_Extracted data_.
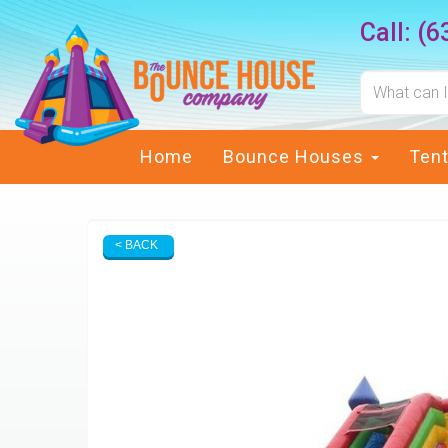
Call:
(6
Home
Bounce Houses
Ten
< BACK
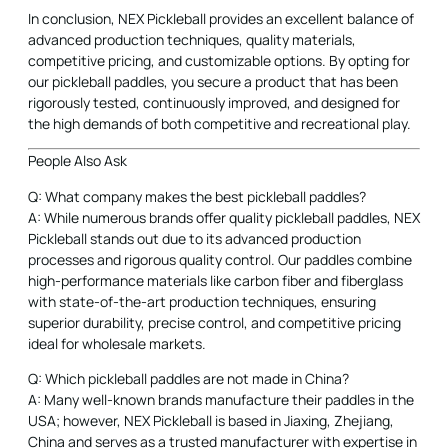
rigorously tested, continuously improved, and designed for
the high demands of both competitive and recreational play.
People Also Ask
Q: What company makes the best pickleball paddles?
A: While numerous brands offer quality pickleball paddles, NEX
Pickleball stands out due to its advanced production
processes and rigorous quality control. Our paddles combine
high-performance materials like carbon fiber and fiberglass
with state-of-the-art production techniques, ensuring
superior durability, precise control, and competitive pricing
ideal for wholesale markets.
Q: Which pickleball paddles are not made in China?
A: Many well-known brands manufacture their paddles in the
USA; however, NEX Pickleball is based in Jiaxing, Zhejiang,
China and serves as a trusted manufacturer with expertise in
producing high-performance paddles. Our focus is on superior
production methods and quality assurance, which positions
us as a reliable partner despite our manufacturing location.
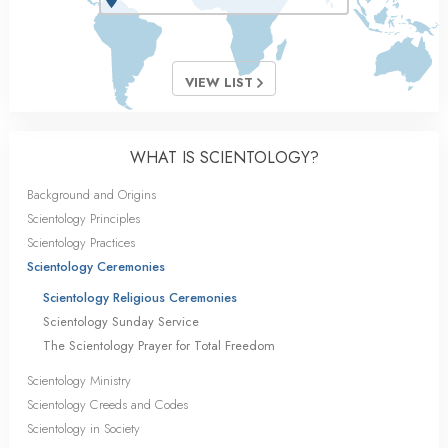
VIEW LIST
WHAT IS SCIENTOLOGY?
Background and Origins
Scientology Principles
Scientology Practices
Scientology Ceremonies
Scientology Religious Ceremonies
Scientology Sunday Service
The Scientology Prayer for Total Freedom
Scientology Ministry
Scientology Creeds and Codes
Scientology in Society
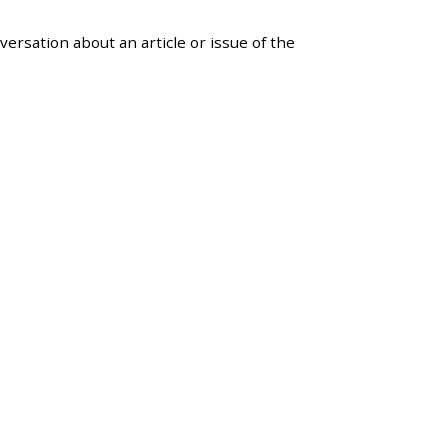
versation about an article or issue of the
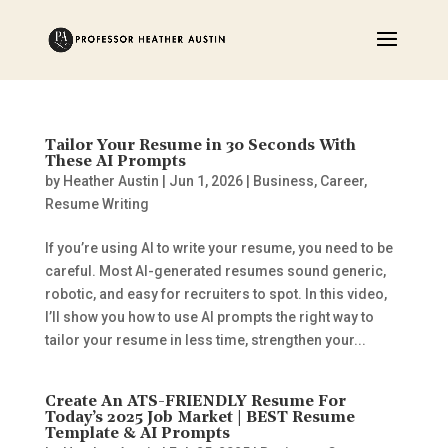
Tailor Your Resume in 30 Seconds With
These AI Prompts
by
Heather Austin
|
Jun 1, 2026
|
Business
,
Career
,
Resume Writing
If you’re using AI to write your resume, you need to be
careful. Most AI-generated resumes sound generic,
robotic, and easy for recruiters to spot. In this video,
I’ll show you how to use AI prompts the right way to
tailor your resume in less time, strengthen your...
Create An ATS-FRIENDLY Resume For
Today’s 2025 Job Market | BEST Resume
Template & AI Prompts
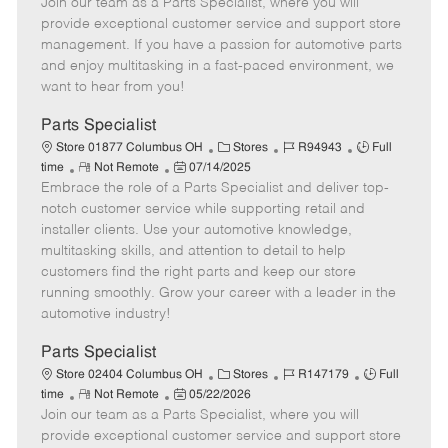
Join our team as a Parts Specialist, where you will
e
o
t
b
b
m
s
e
I
T
provide exceptional customer service and support store
o
t
g
d
y
management. If you have a passion for automotive parts
t
e
o
p
and enjoy multitasking in a fast-paced environment, we
e
d
r
e
want to hear from you!
D
y
a
Parts Specialist
t
C
J
J
Store 01877 Columbus OH
Stores
R94943
Full
e
R
P
a
o
o
time
Not Remote
07/14/2025
Embrace the role of a Parts Specialist and deliver top-
e
o
t
b
b
m
s
e
I
T
notch customer service while supporting retail and
o
t
g
d
y
installer clients. Use your automotive knowledge,
t
e
o
p
multitasking skills, and attention to detail to help
e
d
r
e
customers find the right parts and keep our store
D
y
running smoothly. Grow your career with a leader in the
a
automotive industry!
t
e
Parts Specialist
C
J
J
Store 02404 Columbus OH
Stores
R147179
Full
R
P
a
o
o
time
Not Remote
05/22/2026
Join our team as a Parts Specialist, where you will
e
o
t
b
b
m
s
e
I
T
provide exceptional customer service and support store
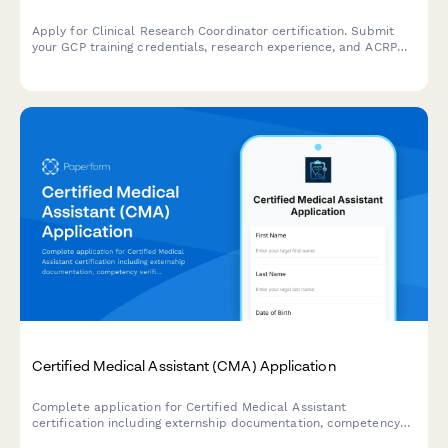
Apply for Clinical Research Coordinator certification. Submit
your GCP training credentials, research experience, and ACRP
exam registration details for professional certification review.
Certified Medical Assistant (CMA) Application
Complete application for Certified Medical Assistant
certification including externship documentation, competency
verification, and exam registration.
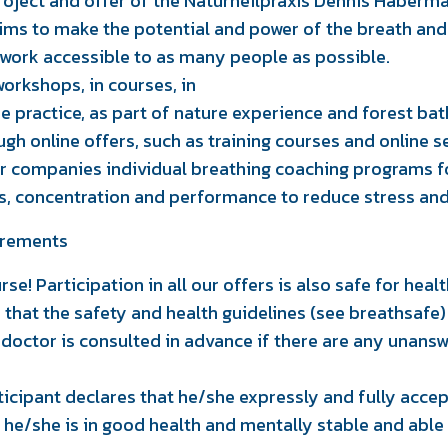
oject and offer of the Naturheilpraxis Dennis Haberma
ims to make the potential and power of the breath and
hwork accessible to as many people as possible.
workshops, in courses, in
he practice, as part of nature experience and forest ba
ough online offers, such as training courses and online 
fer companies individual breathing coaching programs fo
ls, concentration and performance to reduce stress an
irements
rse! Participation in all our offers is also safe for hea
n that the safety and health guidelines (see breathsafe
 doctor is consulted in advance if there are any unans
rticipant declares that he/she expressly and fully acce
 he/she is in good health and mentally stable and able 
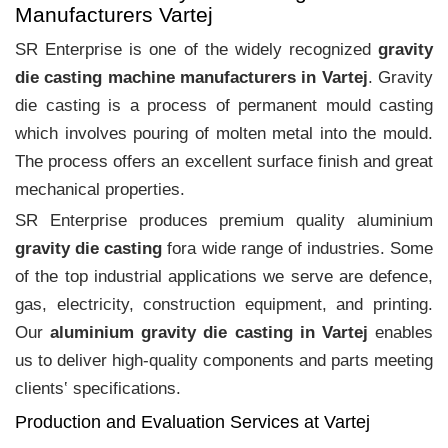
Manufacturers Vartej
SR Enterprise is one of the widely recognized
gravity
die casting machine manufacturers in Vartej
. Gravity
die casting is a process of permanent mould casting
which involves pouring of molten metal into the mould.
The process offers an excellent surface finish and great
mechanical properties.
SR Enterprise produces premium quality aluminium
gravity die casting
fora wide range of industries. Some
of the top industrial applications we serve are defence,
gas, electricity, construction equipment, and printing.
Our
aluminium gravity die casting in Vartej
enables
us to deliver high-quality components and parts meeting
clients‛ specifications.
Production and Evaluation Services at Vartej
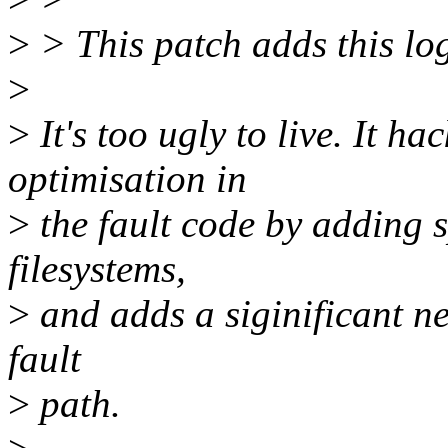
>
> This patch adds this lo
>
>
It's too ugly to live. It 
optimisation in
>
the fault code by adding s
filesystems,
>
and adds a siginificant ne
fault
>
path.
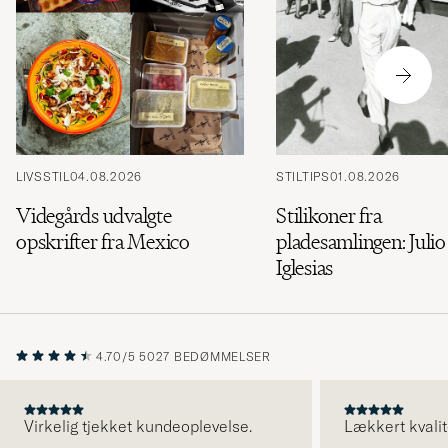
LIVSSTIL
04.08.2026
STILTIPS
01.08.2026
Videgårds udvalgte
Stilikoner fra
opskrifter fra Mexico
pladesamlingen: Julio
Iglesias
4.70/5
5027 BEDØMMELSER
Virkelig tjekket kundeoplevelse.
Lækkert kvalit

_Problem statement_. In the records above, find the line with "tailor your resume in less" and the line with "he/she is in"; please transcribe exactly those two lines and all lines between them, omitting any picture.

_Output for this task_.
tailor your resume in less time, strengthen your...
Create An ATS-FRIENDLY Resume For
Today’s 2025 Job Market | BEST Resume
Template & AI Prompts
Join our team as a Parts Specialist, where you will
e
o
t
b
b
m
s
e
I
T
provide exceptional customer service and support store
o
t
g
d
y
management. If you have a passion for automotive parts
t
e
o
p
and enjoy multitasking in a fast-paced environment, we
e
d
r
e
want to hear from you!
D
y
a
Parts Specialist
t
C
J
J
Store 01877 Columbus OH
Stores
R94943
Full
e
R
P
a
o
o
time
Not Remote
07/14/2025
Embrace the role of a Parts Specialist and deliver top-
e
o
t
b
b
m
s
e
I
T
notch customer service while supporting retail and
o
t
g
d
y
installer clients. Use your automotive knowledge,
t
e
o
p
multitasking skills, and attention to detail to help
e
d
r
e
customers find the right parts and keep our store
D
y
running smoothly. Grow your career with a leader in the
a
automotive industry!
t
e
Parts Specialist
C
J
J
Store 02404 Columbus OH
Stores
R147179
Full
R
P
a
o
o
time
Not Remote
05/22/2026
Join our team as a Parts Specialist, where you will
e
o
t
b
b
m
s
e
I
T
provide exceptional customer service and support store
Apply for Clinical Research Coordinator certification. Submit
your GCP training credentials, research experience, and ACRP
exam registration details for professional certification review.
Certified Medical Assistant (CMA) Application
Complete application for Certified Medical Assistant
certification including externship documentation, competency
verification, and exam registration.
oject and offer of the Naturheilpraxis Dennis Haberma
ims to make the potential and power of the breath and
hwork accessible to as many people as possible.
workshops, in courses, in
he practice, as part of nature experience and forest ba
ough online offers, such as training courses and online 
fer companies individual breathing coaching programs fo
ls, concentration and performance to reduce stress an
irements
rse! Participation in all our offers is also safe for hea
n that the safety and health guidelines (see breathsafe
 doctor is consulted in advance if there are any unans
rticipant declares that he/she expressly and fully acce
 he/she is in good health and mentally stable and able 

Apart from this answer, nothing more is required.